First, there is no other medium that allows you to convert your confidence that you can create value for your dream client should they agree to meet with you. Your confidence doesn’t come across the same way in an email. Email asks tend to be sterile, devoid of emotion, or too cute for their own good.
Second, and equally important, is the fact that the communication is asynchronous. You can respond to your dream client’s questions and concerns, concerns they are likely to express as a method of getting you off their phone. Because you are on the phone, you have a shot at resolving that concern (provided you have the confidence). An email can be deleted or ignored. Any attempt to resolve a concern can feel like you are arguing.
Third, the key to obtaining commitments is trading enough value in exchange for the time you are requesting. Offers that are spoken with confidence that they deliver value seem to be more effective than offers made over email. If the value proposition for the meeting isn’t exactly right, you have a chance to remedy that with an improvement to your pitch. When what you are selling is a meeting, there must be something that makes it worthwhile for your prospective client.
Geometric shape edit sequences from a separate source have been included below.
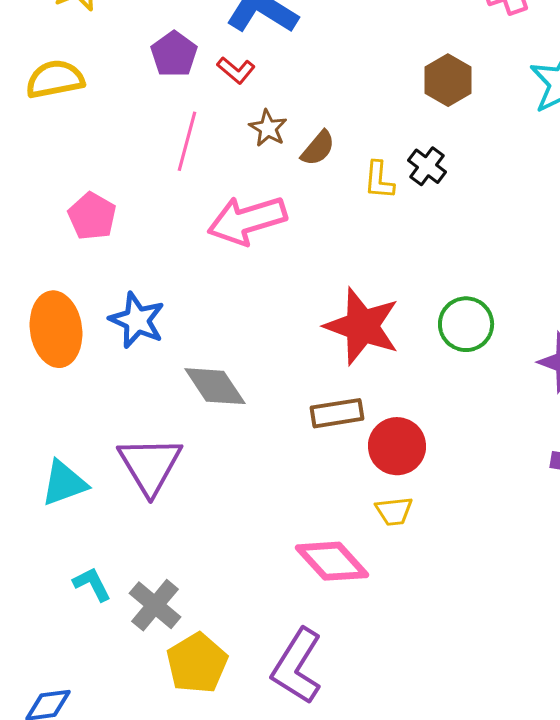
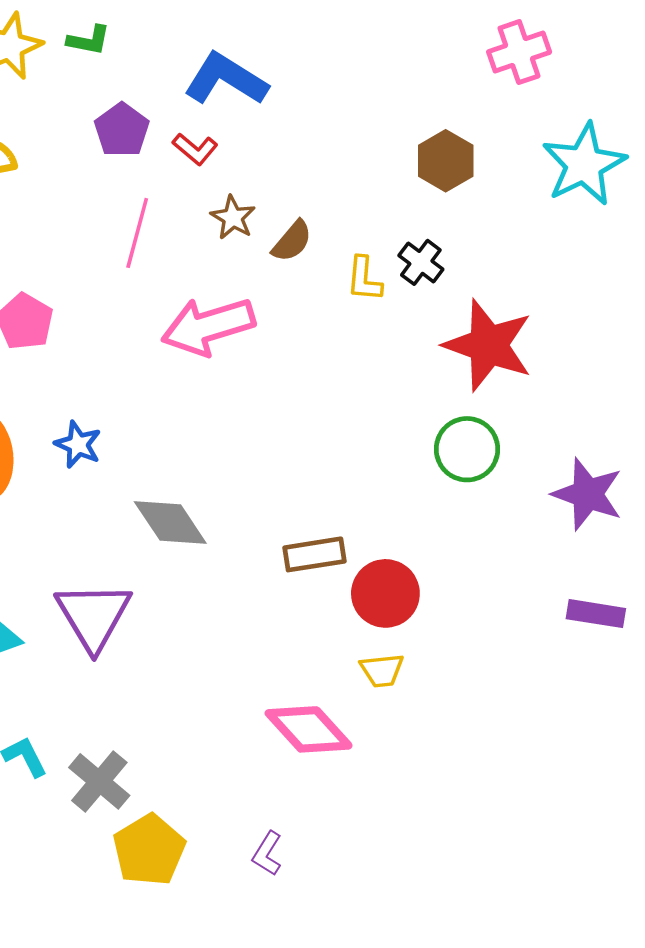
blue star: (137, 320) -> (78, 445), size x0.7
red star: (362, 326) -> (488, 345), moved
purple L-shape: (297, 666) -> (267, 854), size x0.5

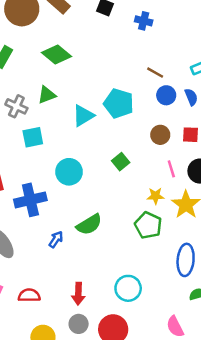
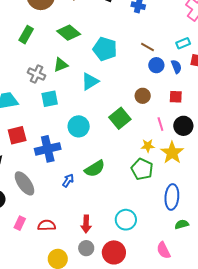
cyan pentagon: (119, 103) -> (105, 49), moved
brown circle: (160, 135) -> (143, 96), moved
green square: (121, 162) -> (120, 118), size x1.5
Finally, your voice is unique to you. It can identify you, transforming you from a first and last name into a human being. Not only can the client hear your voice, they can get a sense of you as a person, what we might call your real voice, or personality if you are willing and able to share that over the phone. All these things are made more difficult over email.
Email is about efficiency. But results in prospecting don’t easily lend themselves to improved efficiency. Results tend to follow effectiveness. If one medium is more effective, using it more often is a better choice than looking for shortcuts.